Ok, I will try the recommended settings and add it to documentation as a part of this ticket.
Response on the forum ticket from Jonathan@AWS:
This is a performance optimization feature of emr-5.32.0, where Spark/YARN on EMR will now consolidate container requests into a fewer number of larger containers. Executor memory/cores will be a multiple of spark.executor.memory/cores. Generally, using a smaller number of larger executors will be more performant than a larger number of smaller executors, so this is now the behavior that is performed by default.
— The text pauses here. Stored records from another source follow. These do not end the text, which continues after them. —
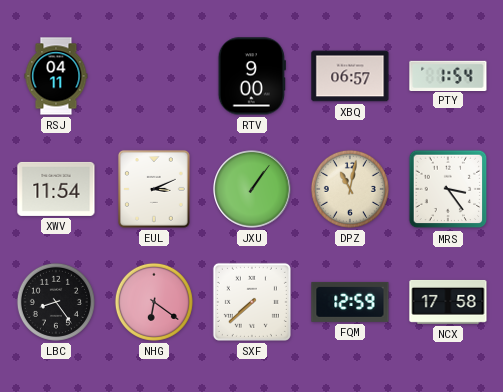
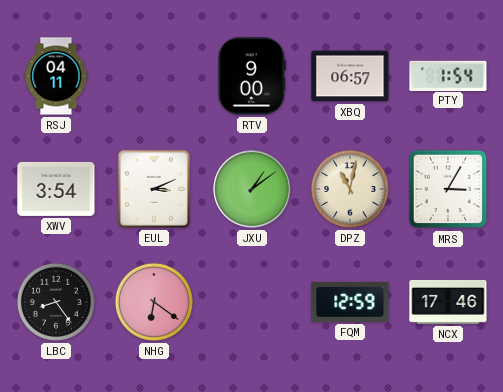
XWV: 11:54 -> 3:54
JXU: 1:06 -> 1:09
MRS: 3:24 -> 3:05
SXF: 7:38 -> none
NCX: 17:58 -> 17:46
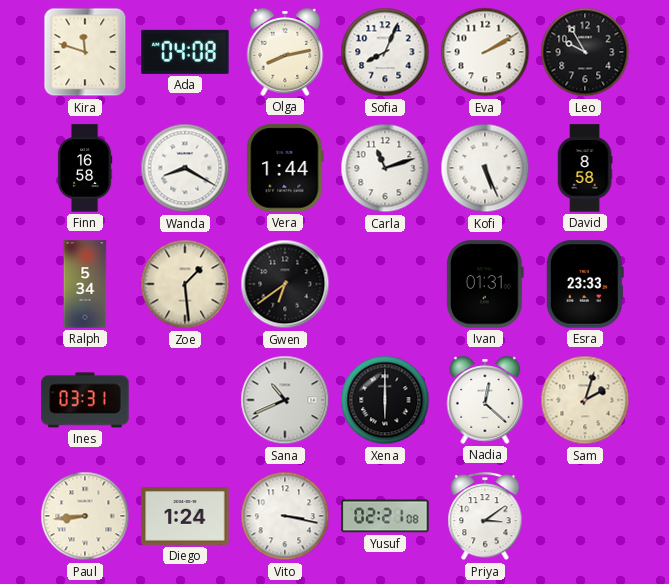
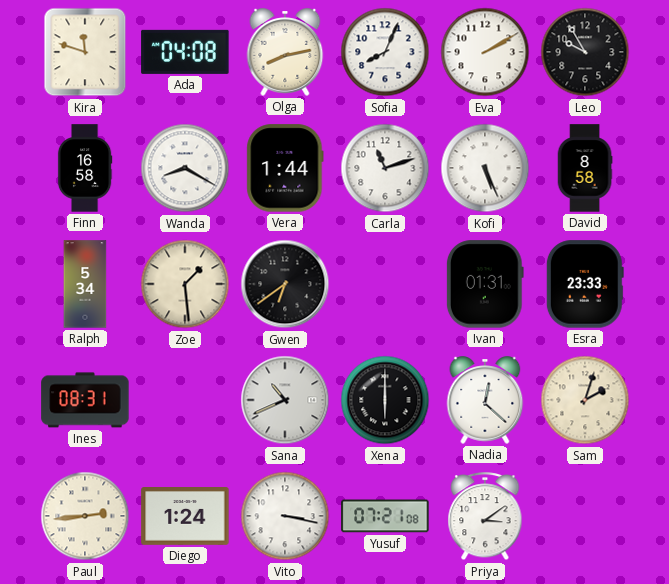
Ines: 03:31 -> 08:31
Paul: 8:44 -> 2:44
Yusuf: 02:21 -> 07:21
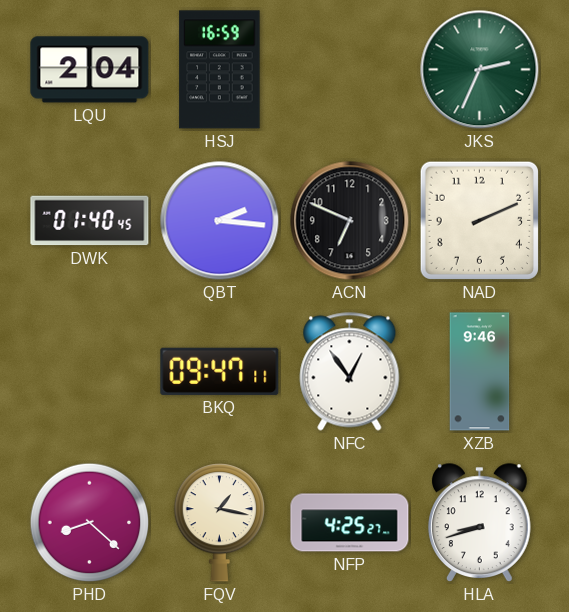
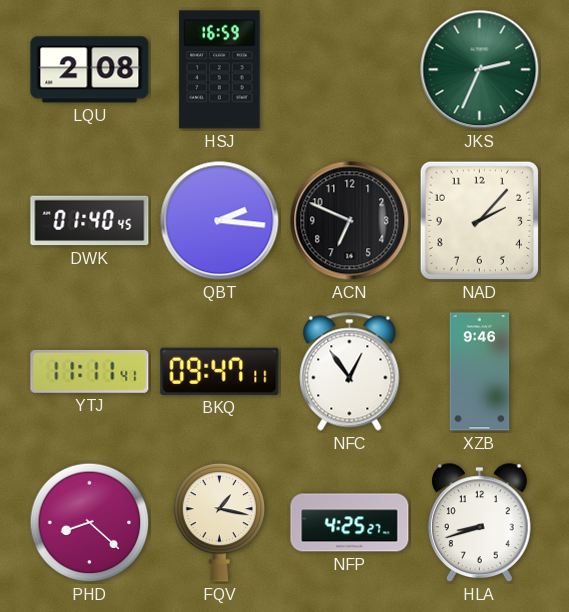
LQU: 2:04 -> 2:08
NAD: 2:11 -> 2:07
YTJ: none -> 11:11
If for some reason you need to disable this behavior, you may do so by setting spark.yarn.heterogeneousExecutors.enabled=false. Alternatively, you may set spark.executor.maxMemory/maxCores to values lower than Int.MaxValue, if you want to cap the memory/cores that will be used for each executor. (That is, you can set specific maxMemory/maxCores values without fully disabling the feature.) Note that these are EMR-specific properties and will not be found in Apache Spark documentation.
Since this is not documented, we may need to document it ourselves for our users. It would be helpful is AWS was more transparent (especially with every future EMR release)
A forum ticket: https://forums.aws.amazon.com/thread.jspa?threadID=332806
I see. Maybe it can be posted on the discussion forum. https://forums.aws.amazon.com/index.jspa
I got it from the Resolution page: https://aws.amazon.com/premiumsupport/knowledge-center/send-feedback-aws/
That’s a good idea, but do you know a way how to report it? If I go to the AWS support center to open a case, it tells me: Technical support is unavailable under Basic Support Plan.